Uno no acaba de creer que un hombre así, con esa fortaleza, con la templada resistencia que inspira, pueda estar muriendo y, cuando lo asumes, no dejas de reconocer la dignidad con la que afronta la catástrofe. Su soberana conquista de la agonía. Un hombre que no teme ni siquiera a la muerte y que sabe convertir todo el peso de la gran sombra en un legado de dignidad. Porque una cosa es destrucción y otra derrota. Porque un hombre puede ser destruido pero no vencido, para expresarlo con las palabras que Hemingway utilizara en su novela El viejo y el mar. Esta idea, que pugna por rescatar la dignidad humana en los momentos más duros de la vida, incluso en el momento mismo de la muerte, explica por qué el Gálata se ha convertido en símbolo del invicto, en símbolo del alma humana inconquistable.

En su impresionante agonía congelada, que se muestra a los conmovidos testigos de su muerte, podemos imaginar un corazón que late todavía.

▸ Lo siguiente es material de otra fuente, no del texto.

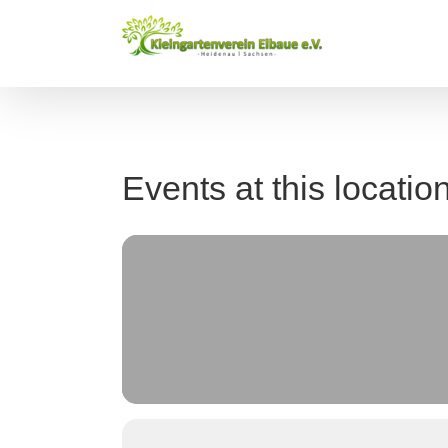
Zum
Inhalt
springen
Events at this locatio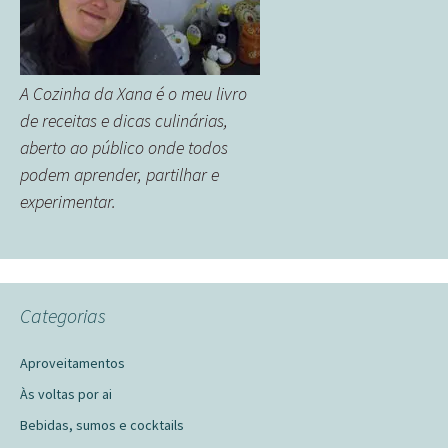
A Cozinha da Xana é o meu livro
de receitas e dicas culinárias,
aberto ao público onde todos
podem aprender, partilhar e
experimentar.
Categorias
Aproveitamentos
Às voltas por ai
Bebidas, sumos e cocktails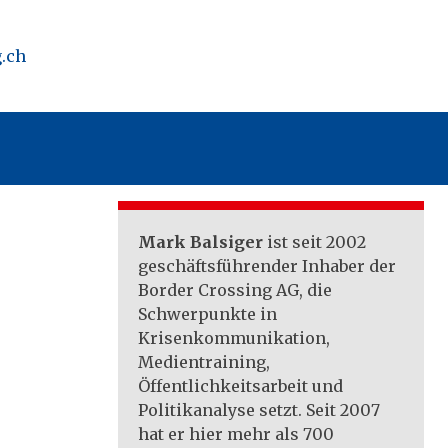
.ch
Mark Balsiger
ist seit 2002
geschäftsführender Inhaber der
Border Crossing AG, die
Schwerpunkte in
Krisenkommunikation,
Medientraining,
Öffentlichkeitsarbeit und
Politikanalyse setzt. Seit 2007
hat er hier mehr als 700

Imaginar algo de lo que imaginó Byron. Dar vida a sus sentimientos postreros, sagrados. Empatizar con él. Ponernos, hasta donde es posible, en su lugar. Y alegrarnos de que el Galo conserve esa dignidad con la que muere y seguirá muriendo, como lleva haciéndolo ya más de dos mil años. Dignidad que querríamos para nosotros.

En una preciosa primavera italiana; con los prados salpicados de orquídeas, gladiolos y ciclámenes silvestres.

Más allá de la noche que me cubre,
negra como el abismo insondable,
agradezco a cualquier dios que pudiera existir
por mi alma inconquistable.

En las feroces garras de la circunstancia
ni he gemido ni he gritado.
Bajo los golpes del destino
mi cabeza sangra, pero no se inclina
.

Más allá de este lugar de ira y lágrimas
donde habita el horror de la sombra, la amenaza de los años
me encuentra y me encontrará sin miedo.

No importa cuán estrecha sea la puerta,
cuán cargada de castigos la sentencia.
Soy el amo de mi destino:
soy el capitán de mi alma.

«Invictus». William Ernest Henley

Bibliografía.

Byron, George Gordon. Las peregrinaciones de Childe Harold. Madrid. 1983.

Reverte, Javier. Un otoño romano. Barcelona. 2015.

VV.AA. Museos Capitolinos. Guía. Roma. 2023.